PROBLEM DESCRIPTION:
From the entries that follow, copy exactly the lines beginning at the line holding "Nạn buôn người" and continuing through the line holding "Đừng bao giờ ngừng mơ ước về một đất nước hòa".

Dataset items
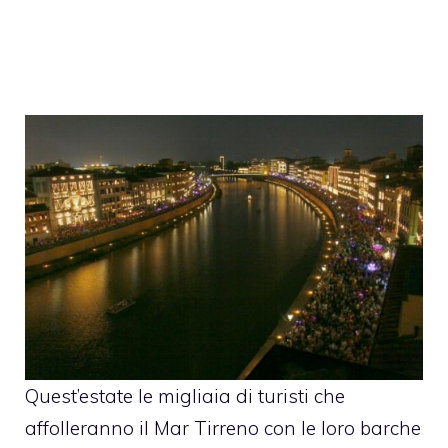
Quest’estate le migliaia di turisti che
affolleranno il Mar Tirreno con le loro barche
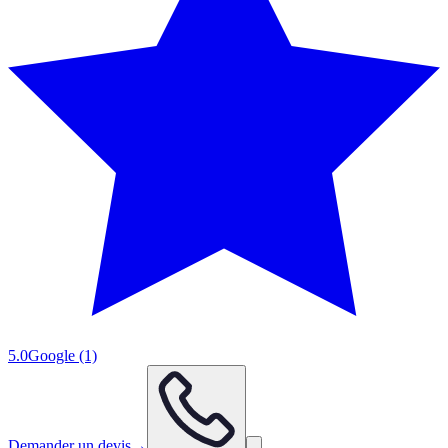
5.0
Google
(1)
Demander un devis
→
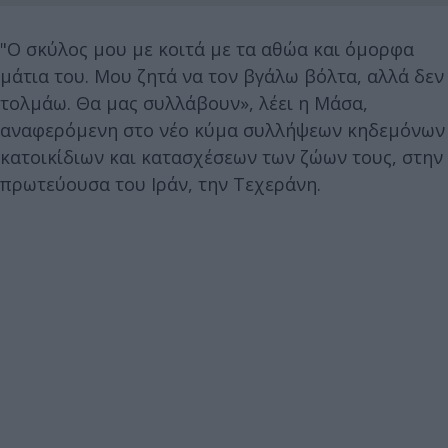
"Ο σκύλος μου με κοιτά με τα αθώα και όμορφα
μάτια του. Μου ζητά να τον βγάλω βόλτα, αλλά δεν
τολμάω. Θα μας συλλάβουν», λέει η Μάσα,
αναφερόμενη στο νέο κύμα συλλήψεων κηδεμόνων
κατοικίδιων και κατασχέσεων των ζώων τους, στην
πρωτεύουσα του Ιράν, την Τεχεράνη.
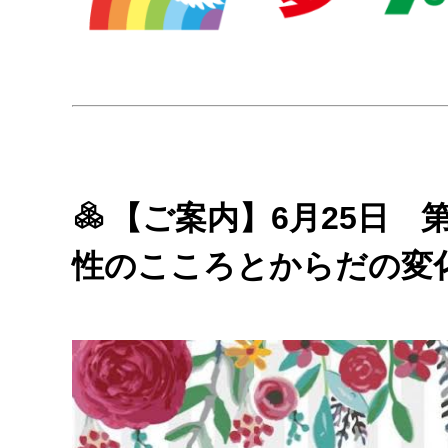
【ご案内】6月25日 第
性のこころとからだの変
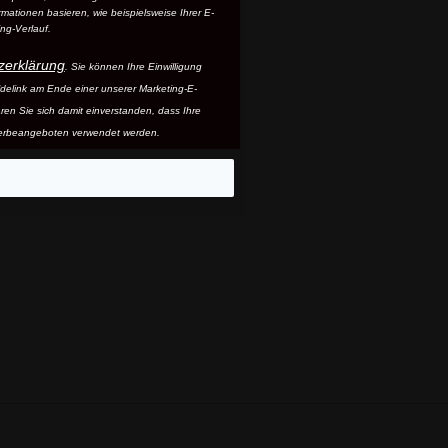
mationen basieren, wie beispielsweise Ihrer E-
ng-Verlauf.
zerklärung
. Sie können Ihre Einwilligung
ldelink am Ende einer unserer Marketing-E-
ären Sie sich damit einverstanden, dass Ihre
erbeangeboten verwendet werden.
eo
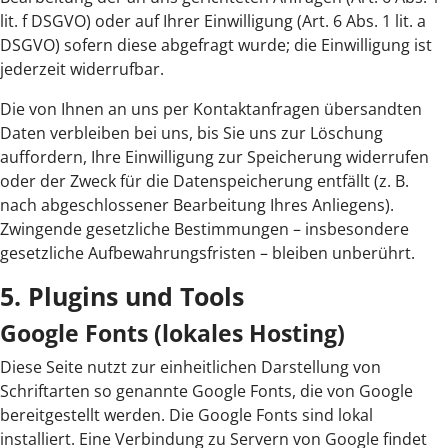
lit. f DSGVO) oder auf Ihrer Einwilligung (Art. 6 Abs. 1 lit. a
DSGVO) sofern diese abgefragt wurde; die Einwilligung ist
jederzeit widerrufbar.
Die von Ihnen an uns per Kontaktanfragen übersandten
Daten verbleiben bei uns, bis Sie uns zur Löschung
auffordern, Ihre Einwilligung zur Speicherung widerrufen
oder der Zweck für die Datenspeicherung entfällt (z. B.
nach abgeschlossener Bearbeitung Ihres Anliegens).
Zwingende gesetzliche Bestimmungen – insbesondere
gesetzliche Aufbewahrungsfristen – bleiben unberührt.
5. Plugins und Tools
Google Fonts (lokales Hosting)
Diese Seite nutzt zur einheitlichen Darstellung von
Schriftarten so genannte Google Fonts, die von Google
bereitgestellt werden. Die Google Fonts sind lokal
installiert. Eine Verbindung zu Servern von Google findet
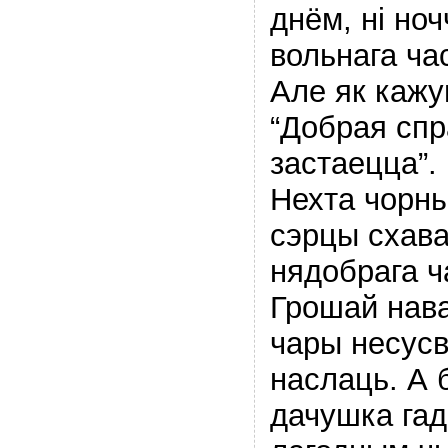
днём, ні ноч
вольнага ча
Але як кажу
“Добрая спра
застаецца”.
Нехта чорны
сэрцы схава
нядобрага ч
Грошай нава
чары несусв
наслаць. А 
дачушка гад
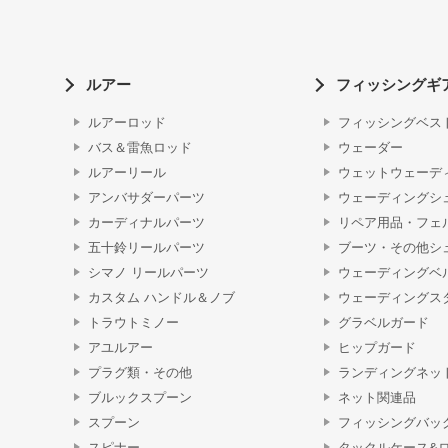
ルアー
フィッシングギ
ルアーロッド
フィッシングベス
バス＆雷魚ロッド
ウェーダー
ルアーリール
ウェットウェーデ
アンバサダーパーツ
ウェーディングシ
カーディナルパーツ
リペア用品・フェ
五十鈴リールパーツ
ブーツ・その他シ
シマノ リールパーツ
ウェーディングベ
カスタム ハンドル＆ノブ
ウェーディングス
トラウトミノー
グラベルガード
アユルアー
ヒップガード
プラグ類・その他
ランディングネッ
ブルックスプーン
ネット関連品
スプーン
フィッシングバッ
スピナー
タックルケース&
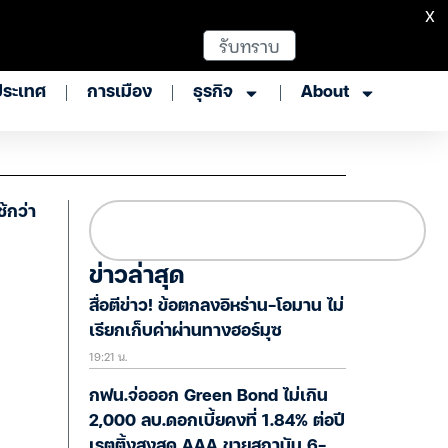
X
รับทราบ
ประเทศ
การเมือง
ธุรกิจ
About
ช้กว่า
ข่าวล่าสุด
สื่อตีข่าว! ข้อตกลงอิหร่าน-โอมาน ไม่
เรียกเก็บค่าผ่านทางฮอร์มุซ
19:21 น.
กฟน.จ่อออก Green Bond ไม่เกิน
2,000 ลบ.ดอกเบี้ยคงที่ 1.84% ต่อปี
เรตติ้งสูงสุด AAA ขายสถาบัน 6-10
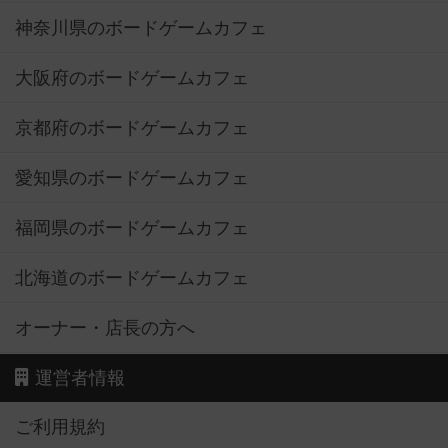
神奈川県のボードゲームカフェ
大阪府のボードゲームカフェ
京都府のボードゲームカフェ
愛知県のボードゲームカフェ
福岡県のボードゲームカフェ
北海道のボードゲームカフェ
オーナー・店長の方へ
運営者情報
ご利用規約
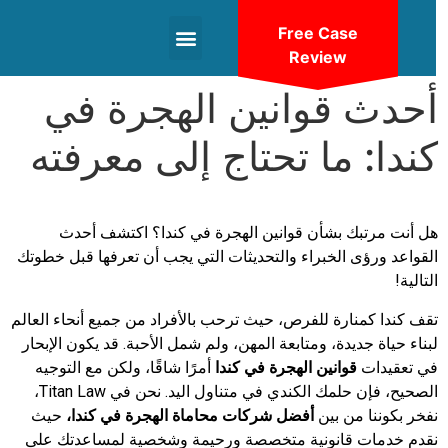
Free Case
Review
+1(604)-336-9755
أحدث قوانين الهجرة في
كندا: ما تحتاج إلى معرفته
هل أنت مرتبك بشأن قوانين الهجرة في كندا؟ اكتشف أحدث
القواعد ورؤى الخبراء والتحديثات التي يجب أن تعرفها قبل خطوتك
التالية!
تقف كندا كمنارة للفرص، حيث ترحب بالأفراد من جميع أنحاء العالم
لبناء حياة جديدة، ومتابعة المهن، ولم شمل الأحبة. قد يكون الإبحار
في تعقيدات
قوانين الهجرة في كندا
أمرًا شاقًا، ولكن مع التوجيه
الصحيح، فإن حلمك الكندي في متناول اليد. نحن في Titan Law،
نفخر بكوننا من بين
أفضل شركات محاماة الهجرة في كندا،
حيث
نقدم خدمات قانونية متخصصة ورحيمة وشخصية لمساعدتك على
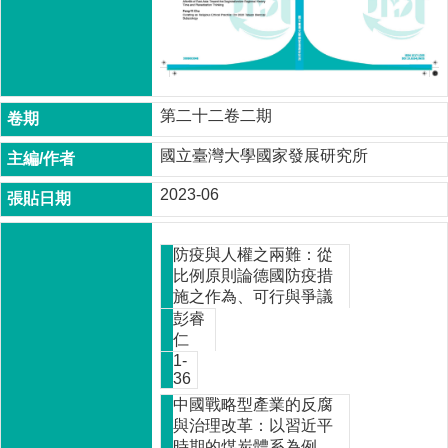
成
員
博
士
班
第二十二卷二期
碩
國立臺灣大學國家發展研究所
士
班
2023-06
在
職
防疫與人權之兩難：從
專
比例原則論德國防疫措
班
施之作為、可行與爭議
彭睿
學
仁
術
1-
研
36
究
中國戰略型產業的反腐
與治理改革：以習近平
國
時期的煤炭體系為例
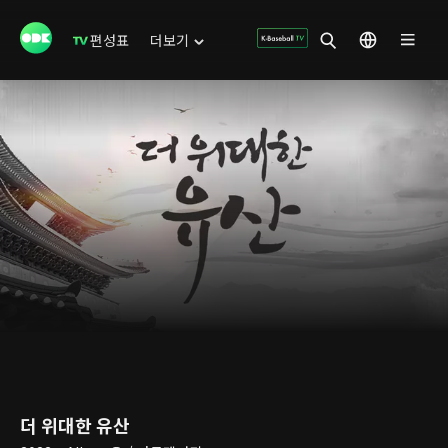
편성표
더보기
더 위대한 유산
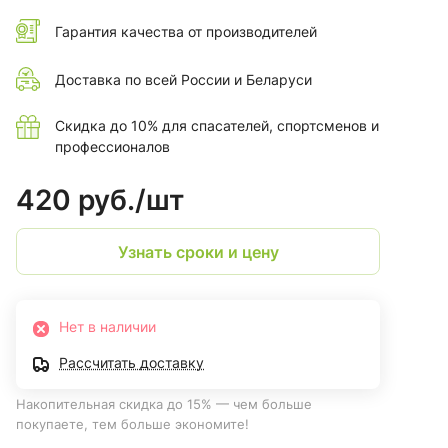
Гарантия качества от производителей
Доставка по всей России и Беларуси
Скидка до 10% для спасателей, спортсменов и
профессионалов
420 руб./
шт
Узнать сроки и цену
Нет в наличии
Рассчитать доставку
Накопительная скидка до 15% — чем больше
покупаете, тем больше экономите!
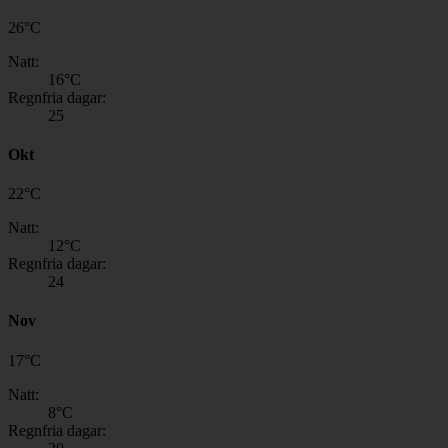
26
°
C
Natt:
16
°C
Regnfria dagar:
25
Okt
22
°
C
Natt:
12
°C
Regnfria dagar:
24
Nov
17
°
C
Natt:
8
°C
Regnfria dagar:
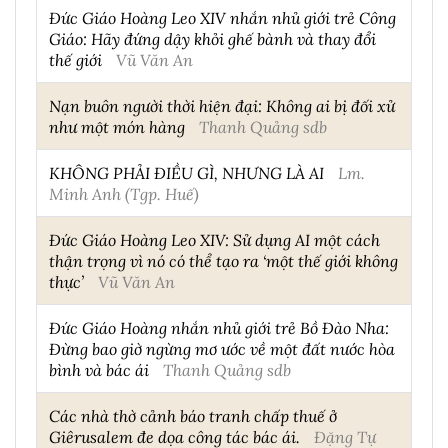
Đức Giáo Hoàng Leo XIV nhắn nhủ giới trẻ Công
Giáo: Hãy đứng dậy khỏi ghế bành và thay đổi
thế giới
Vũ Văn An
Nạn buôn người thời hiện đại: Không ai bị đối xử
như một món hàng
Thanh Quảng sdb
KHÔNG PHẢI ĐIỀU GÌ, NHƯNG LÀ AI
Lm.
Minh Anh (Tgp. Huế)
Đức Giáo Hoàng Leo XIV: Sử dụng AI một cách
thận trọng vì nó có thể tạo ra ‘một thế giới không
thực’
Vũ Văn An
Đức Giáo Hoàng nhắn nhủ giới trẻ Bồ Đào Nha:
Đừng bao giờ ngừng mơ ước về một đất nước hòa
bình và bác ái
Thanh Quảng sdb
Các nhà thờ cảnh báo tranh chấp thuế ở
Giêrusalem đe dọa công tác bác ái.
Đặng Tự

RESPONSE FOR THIS EXERCISE:
Nạn buôn người thời hiện đại: Không ai bị đối xử
như một món hàng
Thanh Quảng sdb
KHÔNG PHẢI ĐIỀU GÌ, NHƯNG LÀ AI
Lm.
Minh Anh (Tgp. Huế)
Đức Giáo Hoàng Leo XIV: Sử dụng AI một cách
thận trọng vì nó có thể tạo ra ‘một thế giới không
thực’
Vũ Văn An
Đức Giáo Hoàng nhắn nhủ giới trẻ Bồ Đào Nha:
Đừng bao giờ ngừng mơ ước về một đất nước hòa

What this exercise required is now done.